State law gives the association, a nonprofit organization, responsibility for governing high-school sports. In her April ruling, Honeywell said the association is a “state actor.” She also noted that players and coaches from Cambridge Christian and its football opponent, Jacksonville’s University Christian School, met on the field of Camping World Stadium to pray before and after the 2015 game.
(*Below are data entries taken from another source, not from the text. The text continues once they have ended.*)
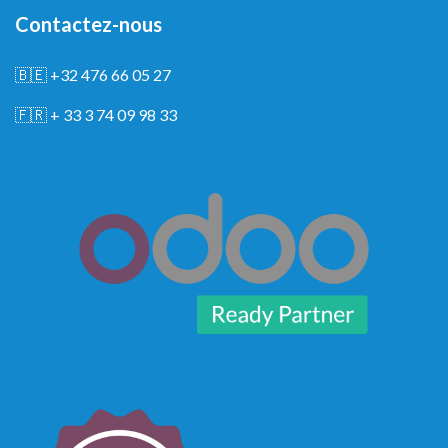
Contactez-nous
🇧🇪
+32 476 66 05 27
🇫🇷
+ 33 3 74 09 98 33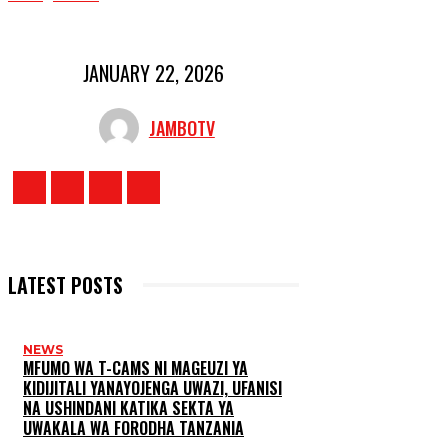
JANUARY 22, 2026
JAMBOTV
LATEST POSTS
NEWS
MFUMO WA T-CAMS NI MAGEUZI YA
KIDIJITALI YANAYOJENGA UWAZI, UFANISI
NA USHINDANI KATIKA SEKTA YA
UWAKALA WA FORODHA TANZANIA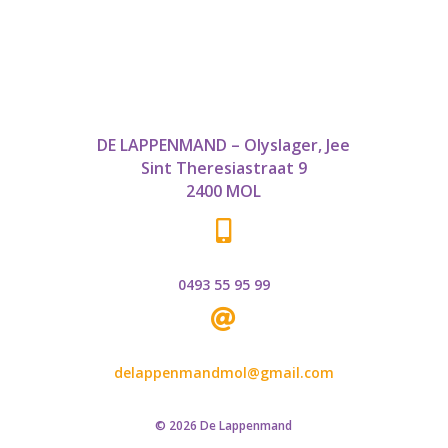
DE LAPPENMAND – Olyslager, Jee
Sint Theresiastraat 9
2400 MOL

0493 55 95 99

delappenmandmol@gmail.com
© 2026 De Lappenmand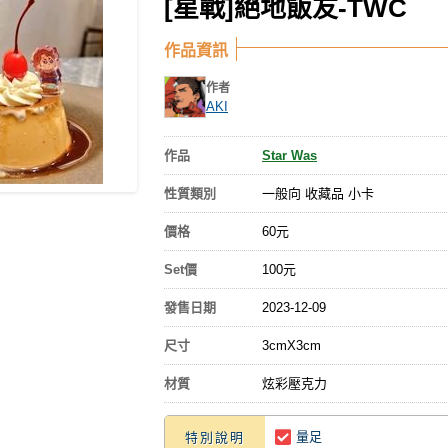
[星戰]絕地飯友-TWC
作品資訊
作者
AKI
作品
Star Was
性質類別
一般向 收藏品 小卡
價格
60元
Set價
100元
發售日期
2023-12-09
尺寸
3cmX3cm
材質
炫彩壓克力
量足
特別說明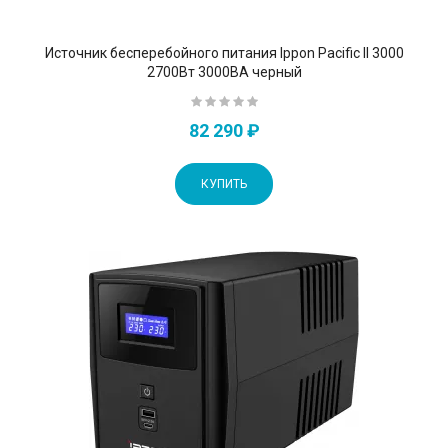
Источник бесперебойного питания Ippon Pacific II 3000
2700Вт 3000ВА черный
82 290 ₽
КУПИТЬ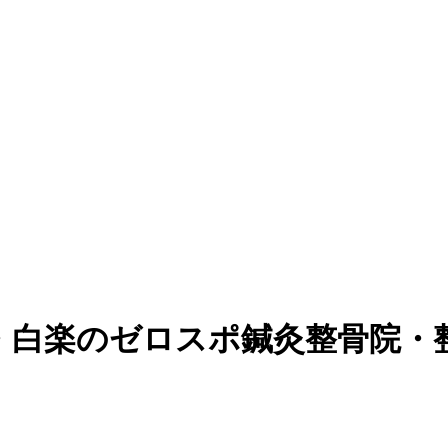
・白楽のゼロスポ鍼灸整骨院・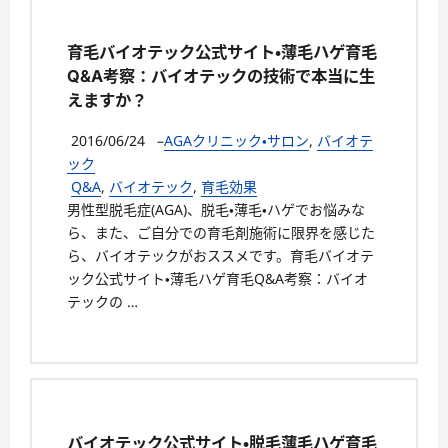
育毛バイオテック公式サイト・薄毛ハゲ育毛
Q&A考察：バイオテックの技術で本当に生
えますか？
2016/06/24
–
AGAクリニック・サロン
,
バイオテ
ック
Q&A
,
バイオテック
,
育毛効果
男性型脱毛症(AGA)、脱毛・薄毛・ハゲでお悩みな
ら、また、ご自分での育毛剤施術に限界を感じた
ら、バイオテックがおススメです。育毛バイオテ
ック公式サイト・薄毛ハゲ育毛Q&A考察：バイオ
テックの …
バイオテック公式サイト・脱毛薄毛ハゲ育毛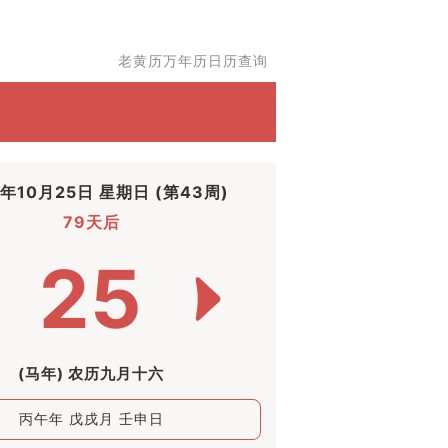
老黄历万年历日历查询
6年10月25日 星期日 (第43周)
79天后
25
(马年) 农历九月十六
丙午年 戊戌月 壬申日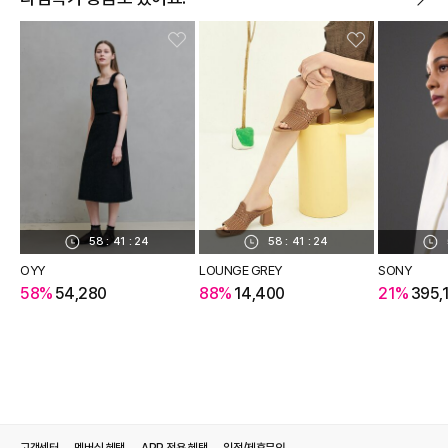
58
:
41
:
23
58
:
41
:
23
OYY
LOUNGE GREY
SONY
58%
54,280
88%
14,400
21%
395,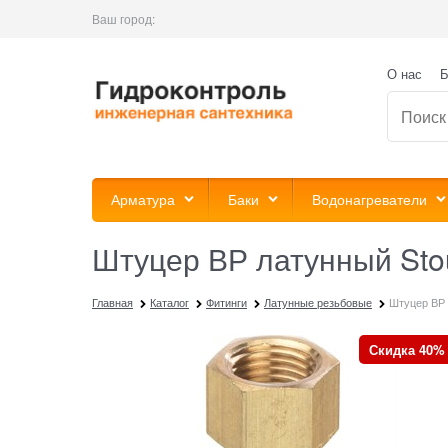
Ваш город:
О нас
Б
Арматура
Баки
Водонагреватели
Штуцер ВР латунный Stout
Главная
Каталог
Фитинги
Латунные резьбовые
Штуцер ВР л
Скидка 40%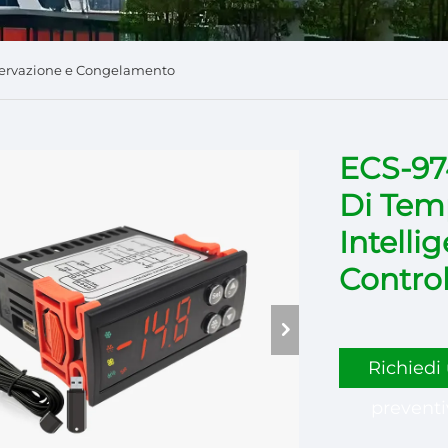
servazione e Congelamento
ECS-974
Di Tem
Intellig
Contro
Richiedi
preventi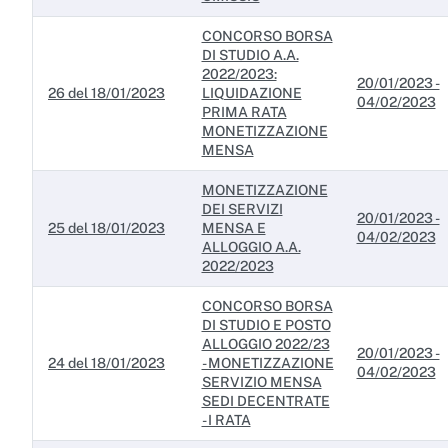
CONCORSO BORSA
DI STUDIO A.A.
2022/2023:
20/01/2023 -
26 del 18/01/2023
LIQUIDAZIONE
04/02/2023
PRIMA RATA
MONETIZZAZIONE
MENSA
MONETIZZAZIONE
DEI SERVIZI
20/01/2023 -
25 del 18/01/2023
MENSA E
04/02/2023
ALLOGGIO A.A.
2022/2023
CONCORSO BORSA
DI STUDIO E POSTO
ALLOGGIO 2022/23
20/01/2023 -
24 del 18/01/2023
- MONETIZZAZIONE
04/02/2023
SERVIZIO MENSA
SEDI DECENTRATE
- I RATA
“The issue before the court is whether the First Amendment required the FHSAA to grant the teams unrestricted access to the PA system to deliver the prayer over the loudspeaker during the pregame,” Honeywell wrote. “Thus, the questions to be answered are whether the inability to pray over the loudspeaker during the pregame of the state championship final football game violated CCS’s First Amendment rights to freedom of speech and free exercise of religion. … (The) court concludes that the First Amendment does not apply because the speech at issue is government speech, but even if some portion of the speech is considered private speech, the court finds no constitutional violation occurred.”
The legal fight has lasted for years. Honeywell initially dismissed the case in 2017, but the appeals court in 2019 overturned the dismissal and sent the case back to Honeywell for further consideration. That led to her April judgment in favor of the association.
In 2019, then-Education Commissioner Richard Corcoran tried to pressure the association to reconsider policies that prevented Cambridge Christian from offering the prayer over the loudspeaker. The association responded at the time by saying it would allow the dispute to be resolved in court.
The Depar tment of Education brief this week pointed to a legal standard known as “strict scrutiny,” which it said applies in cases about actions that “burden” religious speech.
“Such actions may thus be justified only if the government proves that they are narrowly tailored to serve compelling state interests,” the brief said. “But FHSAA failed to take this analysis seriously. It failed to offer a genuine compelling state interest in restricting the speech at issue and refused to consider any of the numerous, reasonable alternatives that it was required to consider under strict scrutiny.”